Apoptotic cell death is well established, but other types of programmed cell death have remained elusive. Reporting in Nature Chemical Biology, researchers from Harvard Medical School have come a step closer to unravelling a distinct form of non-apoptotic cell death.

The treatment of cells with 'death-receptor ligands' triggers the canonical apoptosis pathway and induces cell death even in the presence of a general caspase inhibitor. The resulting necrosis-like, non-apoptotic cell-death phenotype — which the researchers termed 'necroptosis' — has been observed in many cell types, which implies that it might represent a common pathway.
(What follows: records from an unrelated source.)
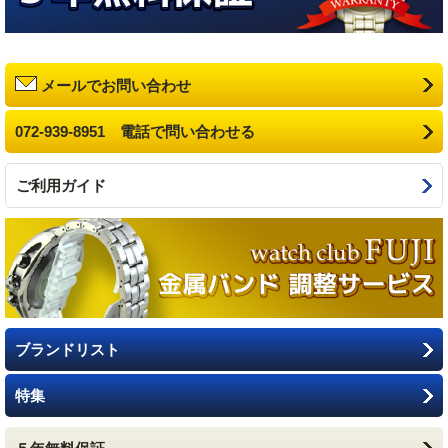
メールでお問い合わせ
072-939-8951 電話で問い合わせる
ご利用ガイド
ブランドリスト
特集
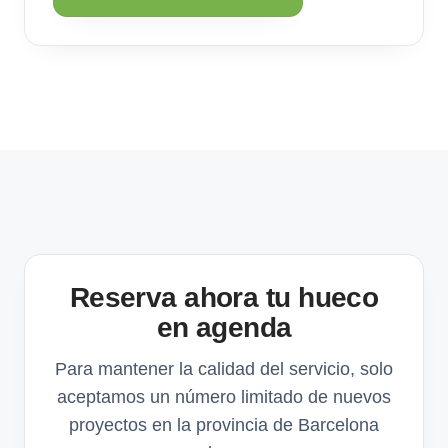
Reserva ahora tu hueco
en agenda
Para mantener la calidad del servicio, solo
aceptamos un número limitado de nuevos
proyectos en la provincia de Barcelona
“The one thing that has been lacking so far has been a way to figure out what proteins are involved in these other pathways”, said Shai Shaham, Rockefeller University (The Scientist, 31 May 2005). But, by screening a library of chemical compounds, Junying Yuan and colleagues might have found a way — they identified necrostatin-1, which specifically inhibits all known examples of necroptosis.

“The next step...”, according to Alan Faden of Georgetown University Medical Center, “...is to use necrostatin-1 to identify the components of the signal transduction cascade responsible for necroptosis.” (The Scientist, 31 May 2005).

The inhibitor was also used to explore the in vivo role of necroptosis. Ischaemic brain injury, as seen in stroke, is associated with both apoptotic and non-apoptotic cell death. Injecting necrostatin-1 into the ventricles of mice with stroke-like injury significantly reduced the volume of dead brain tissue. “This protection suggests that necroptosis is involved in this form of pathologic cell death”, the authors say (The Scientist, 31 May 2005).